Grândola Vila Morena ontsnapt aan de censuur
Van José Afonso zijn alle nummers verboden, op twee na, Milho Verde en Grândola Vila Morena. Voor dat laatste, de finale, roept Zeca al zijn collega’s op het podium en hand in hand, stampend met de voeten, zingen ze het in de ritmische Cante Alentejano stijl. Zeca werd bij de compositie van Grândola Vila Morena immers geïnspireerd door de Cante, die historisch altijd al heel dicht stond bij de weerstand van de landarbeiders tegen de uitbuiting door grootgrondbezitters in de Alentejo. In het gedempte licht, met vijfduizend toeschouwers die luidop meezingen, gaat het dak eraf. Er zijn iconische foto’s van overgebleven en jaren later worden ook de bewaarde geluidopnames van die avond uitgebracht. Binnen minder dan een maand zal Grândola Vila Morena als radiosignaal gebruikt worden om de militaire staatsgreep te starten die de dictatuur van de Estado Novo zal omverwerpen.

Dromen als bevrijdende factor
Ook Pedra Filosofal van Manuel Freire overleeft, mede door de subtiliteit van de tekst, de censuur. Het lied is een hymne aan de vrijheid en de kracht van dromen, die door de mens in realiteit omgezet worden. Het wordt als een van de belangrijkste April-songs en symbolen van de revolutie van 25 april beschouwd. Wat er ook van zij, het is en blijft een tijdloos mooi nummer.

Manuel Freire zal in zijn carrière, naast eigen werk, nog meer Portugese dichters op muziek zetten. Het meest opvallend album is wel As Canções Possíveis (1999), met werk van José Saramago.

Cinco Estrelas * * * * * – Hommage aan Zeca Afonso
Om af te ronden een historisch document. Dit indrukwekkend eerbetoon dateert reeds uit 2007, maar voor mij blijft het nog steeds een van de meest beklijvende. Een uitgebreide selectie topartiesten met o.a.
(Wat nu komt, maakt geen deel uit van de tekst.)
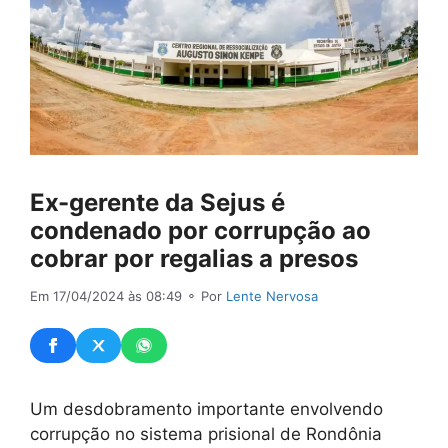
Ex-gerente da Sejus é
condenado por corrupção ao
cobrar por regalias a presos
Em 17/04/2024 às 08:49
⚬ Por
Lente Nervosa
Um desdobramento importante envolvendo
corrupção no sistema prisional de Rondônia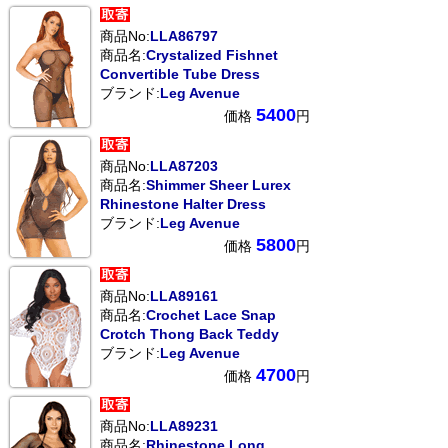
商品No:
LLA86797
商品名:
Crystalized Fishnet
Convertible Tube Dress
ブランド:
Leg Avenue
5400
価格
円
商品No:
LLA87203
商品名:
Shimmer Sheer Lurex
Rhinestone Halter Dress
ブランド:
Leg Avenue
5800
価格
円
商品No:
LLA89161
商品名:
Crochet Lace Snap
Crotch Thong Back Teddy
ブランド:
Leg Avenue
4700
価格
円
商品No:
LLA89231
商品名:
Rhinestone Long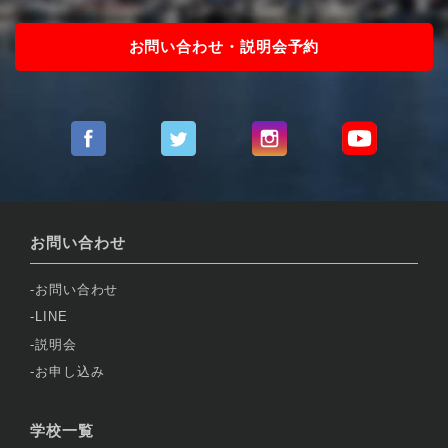
お問い合わせ・説明会予約
お問い合わせ
お問い合わせ
LINE
説明会
お申し込み
学校一覧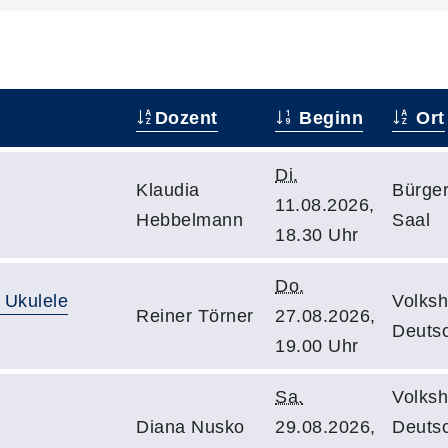
Dozent
Beginn
Ort
Di.
Klaudia
Bürge
11.08.2026,
Hebbelmann
Saal
18.30 Uhr
Do.
 Ukulele
Volksh
Reiner Törner
27.08.2026,
Deutsc
19.00 Uhr
Sa.
Volksh
Diana Nusko
29.08.2026,
Deuts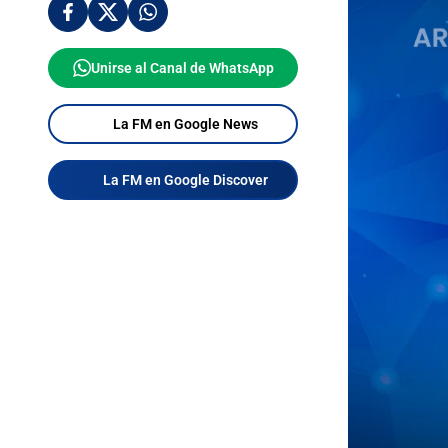
Unirse al Canal de WhatsApp
La FM en Google News
La FM en Google Discover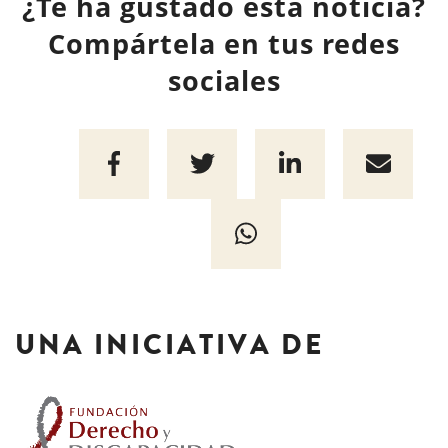
¿Te ha gustado esta noticia?
Compártela en tus redes
sociales
UNA INICIATIVA DE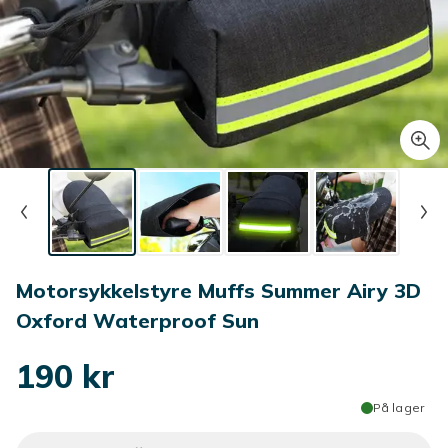
Motorsykkelstyre Muffs Summer Airy 3D
Oxford Waterproof Sun
190 kr
På lager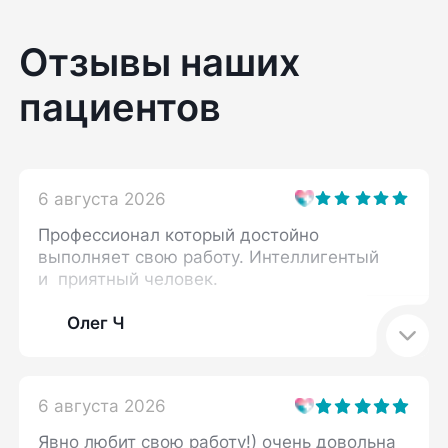
Отзывы наших
пациентов
6 августа 2026
Профессионал который достойно
выполняет свою работу. Интеллигентый
и приятный человек.
Олег Ч
6 августа 2026
Явно любит свою работу!) очень довольна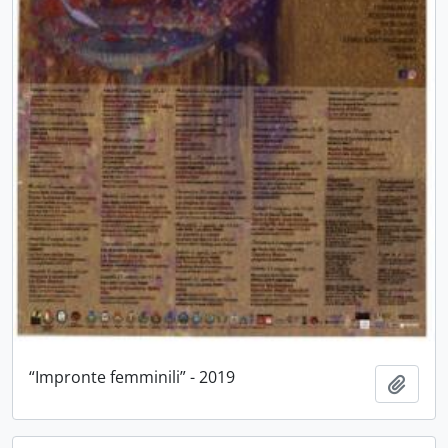
“Impronte femminili” - 2019
Aggiu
Vitorino, Sérgio Godinho, Dulce Pontes, Tito Paris, Uxía, Zeca Medeiros en João Afonso, samen met de Grupo de Cantares do Redondo (cante alentejano) sloten hiermee een 25-april uitzending op de Galicische tv-zender TVG af.

Heel mooie artikel, de liederen blijven hun kracht behouden. Wat een mooi sterk volk om zo een revolutie te starten.
Bedankt voor een pakkende vertaling.
Bedankt Phyleke. Graag gedaan.
Kippenvel! Wow, zo mooi, zo krachtig zoals het Portugese volk eendrachtig opstond en de revolutie startte, wat hier in dit concert in 2007 met deze muzikanten, hun muziek en zang duidelijk nog eens gemanifesteerd wordt. Dit geeft een mooie getuigenis over hoe de Portugees is!
Goed artikel Geert!
Dankjewel Els. Het was en blijft een mooi verhaal.
Dank je Geert, inspirerend verhaal. Zie je deze Portugese identiteit terug in hedendaagse manifestities (voorstellingen, concerten, boeken, zelfs televisie programmas)?
Die nationale trots vind je nog steeds in alle lagen van de bevolking terug, Mark. Het heeft volgens mij veel te maken met de diaspora. Portugezen zijn door de jaren heen uitgezwermd over de hele wereld, maar dit heeft hun nationale trots alleen maar aangewakkerd. Op TV zie je dagelijks staaltjes van trots op hun tradities, weinig voetballanden kunnen op dergelijke gekke achterban rekenen, in de muziek beschrijf ik regelmatig hoe traditionele muziek geintegreerd wordt in hedendaags werk, et cetera.